The iconic Beatles song, which marked the recording debut of the four English boys, turns 60.
It was in fact composed by Paul McCartney and John Lennon and released in 1962 (on the B side of the single PS I Love You).
first official single was released on 5 October
That blues harmonica, played by Lennon, which became unforgettable (and which was inspired by the American rhythm and blues artist Bruce Channel in Hey! Baby).
The song, which was later included on the Beatles' debut album "Please Please Me" in 1963, had a complicated gestation during the recording phase.
In fact, there were three drummers who alternated on different occasions.

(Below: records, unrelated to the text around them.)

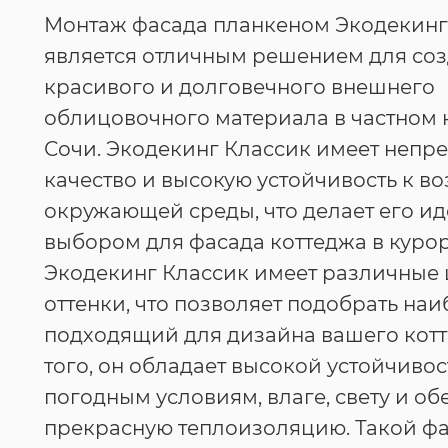
Монтаж фасада планкеном Экодекинг
является отличным решением для со
красивого и долговечного внешнего
облицовочного материала в частном 
Сочи. Экодекинг Классик имеет непр
качество и высокую устойчивость к в
окружающей среды, что делает его и
выбором для фасада коттеджа в куро
Экодекинг Классик имеет различные 
оттенки, что позволяет подобрать на
подходящий для дизайна вашего кот
того, он обладает высокой устойчивос
погодным условиям, влаге, свету и об
прекрасную теплоизоляцию. Такой ф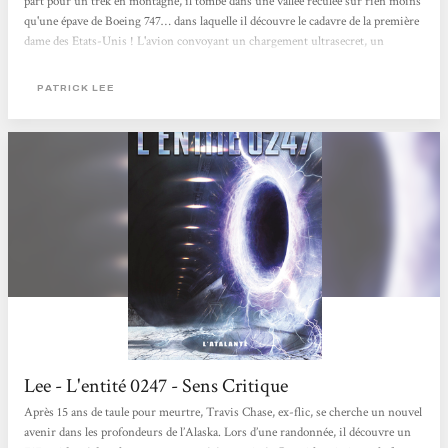
part pour un trek en montagne, il tombe dans une vallée reculée sur rien moins
qu'une épave de Boeing 747… dans laquelle il découvre le cadavre de la première
dame des Etats-Unis ! L'avion convoyant un chargement ultrasecret, un
mystérieux Chuchoteur convoité par des barbouzes présentement occupés à
torturer une autre des passagères du 747 pour qu'elle leur dévoile où elle l'a
PATRICK LEE
caché. C'est le début...
Lee - L'entité 0247 - Sens Critique
Après 15 ans de taule pour meurtre, Travis Chase, ex-flic, se cherche un nouvel
avenir dans les profondeurs de l’Alaska. Lors d’une randonnée, il découvre un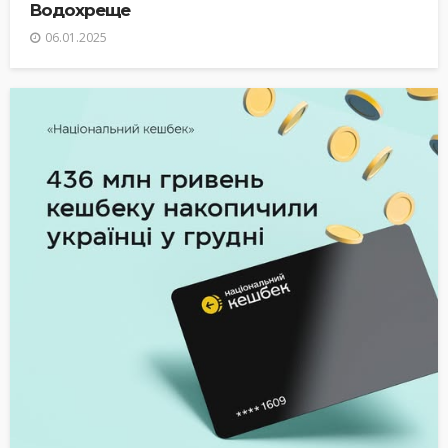
Водохреще
06.01.2025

The first recording was on June 6, 1962 at the Abbey Road Studios in London with Pete Best;
in mid-August, Best was replaced by Ringo Starr and on September 4 a new recording was performed again at Abbey Road Studios.
Not satisfied, a week later, on September 11, the band returned to the studio for a new session with drummer Andy White and Ringo on tambourine.
The first version of the single is however the one with Ringo Starr on drums and the same was included years later in the American version of Rarities and in Past Masters, volume one.
The version with Andy White is the one featured on the Beatles 'first English album, Please Please Me, on the EP The Beatles' Hits (and in all subsequent albums where the song is featured) as well as in the reissues of the single occurred in 1976 and in the 1982. A slower blues version of Love Me Do, featured on some bootlegs, was played by the Beatles in 1969, during the Get Back session for the Let It Be album.
Among the stories told about Love Me do, the one that Lennon had stolen that harmonica in an Arnhem shop in 1960 and the other that the manager Brian Epstein tried to make Love me Do a hit in the United Kingdom by buying ten thousand copies of the album himself.